World push for piracy action

19 May 2010

An unprecedented coalition of organisations, from trade unions to shipowners’ associations and insurers, has joined forces to back a global e-petition demanding concrete action to end the piracy that is putting lives at risk and threatening world trade.

The petition endpiracypetition.org, which launches tomorrow (Thursday), is the centrepiece of a new campaign to persuade all governments to commit the resources necessary to end the increasing problem of Somalia-based piracy. It is intended to deliver at least half a million signatures to governments by IMO World Maritime Day, 23 September. It calls on nations to:

• Dedicate significant resources and work to find real solutions to the growing piracy problem.
• Take immediate steps to secure the release and safe return of kidnapped seafarers to their families
• Work within the international community to secure a stable and peaceful future for Somalia and its people

The campaign is being backed by BIMCO, ICS, IFSMA, IMEC, IPTA, Intercargo, InterManager, International Group of P&I Clubs, INTERTANKO, ISF, ITF, IUMI and SIGTTO, as well as national shipowners’ associations and trade unions worldwide.

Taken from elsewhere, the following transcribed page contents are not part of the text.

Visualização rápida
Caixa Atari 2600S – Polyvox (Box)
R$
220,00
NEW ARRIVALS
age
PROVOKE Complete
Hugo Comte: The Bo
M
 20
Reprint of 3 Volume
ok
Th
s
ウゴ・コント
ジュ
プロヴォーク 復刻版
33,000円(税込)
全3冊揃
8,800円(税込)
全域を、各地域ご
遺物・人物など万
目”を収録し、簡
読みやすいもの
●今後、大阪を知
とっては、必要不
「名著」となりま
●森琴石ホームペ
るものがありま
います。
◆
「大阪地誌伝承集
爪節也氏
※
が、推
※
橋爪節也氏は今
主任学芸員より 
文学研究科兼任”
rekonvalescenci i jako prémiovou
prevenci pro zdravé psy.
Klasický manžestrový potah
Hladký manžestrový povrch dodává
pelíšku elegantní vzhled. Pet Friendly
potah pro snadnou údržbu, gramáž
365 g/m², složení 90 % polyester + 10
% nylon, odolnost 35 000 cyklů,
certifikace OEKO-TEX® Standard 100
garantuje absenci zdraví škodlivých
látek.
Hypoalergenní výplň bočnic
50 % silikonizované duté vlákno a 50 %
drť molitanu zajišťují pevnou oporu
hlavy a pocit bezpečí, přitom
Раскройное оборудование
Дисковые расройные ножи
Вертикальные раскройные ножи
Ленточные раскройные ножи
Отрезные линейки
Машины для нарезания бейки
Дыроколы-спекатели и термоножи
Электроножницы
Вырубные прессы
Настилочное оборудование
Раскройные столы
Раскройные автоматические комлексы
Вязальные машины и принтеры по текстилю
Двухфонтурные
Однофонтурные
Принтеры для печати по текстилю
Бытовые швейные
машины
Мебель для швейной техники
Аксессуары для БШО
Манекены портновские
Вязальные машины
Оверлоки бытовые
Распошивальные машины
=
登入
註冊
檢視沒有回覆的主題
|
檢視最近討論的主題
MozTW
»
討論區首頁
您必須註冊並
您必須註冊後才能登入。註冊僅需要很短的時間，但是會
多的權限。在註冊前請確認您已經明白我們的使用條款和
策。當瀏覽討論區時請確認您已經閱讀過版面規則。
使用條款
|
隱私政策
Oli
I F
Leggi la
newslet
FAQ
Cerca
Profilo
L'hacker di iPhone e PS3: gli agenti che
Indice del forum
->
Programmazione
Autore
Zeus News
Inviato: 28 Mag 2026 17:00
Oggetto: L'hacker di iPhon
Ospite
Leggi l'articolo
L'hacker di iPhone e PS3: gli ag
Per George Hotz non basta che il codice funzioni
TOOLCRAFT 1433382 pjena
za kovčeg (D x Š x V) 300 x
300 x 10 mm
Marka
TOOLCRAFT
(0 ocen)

ITF General Secretary David Cockroft commented: “With one click everyone can now make their feelings about piracy known, and then pass the link on to all their colleagues around the world who feel the same. In this way we can signal our belief that it is past time for all governments to do what has to be done to protect seafarers, ships and the goods that they carry and on which we all rely.”

Speaking on behalf of all the signatory associations, ISF President, Spyros M Polemis, explained: “Together we must encourage all governments to do everything necessary to protect the lives of seafarers who are subject to increasingly violent attacks, with over 1800 kidnapped in the last two years alone. Ninety per cent of world trade is carried by sea and governments have a duty to extend the naval protection being provided - which is currently inadequate - and regain control of the Indian Ocean from a handful of criminals.”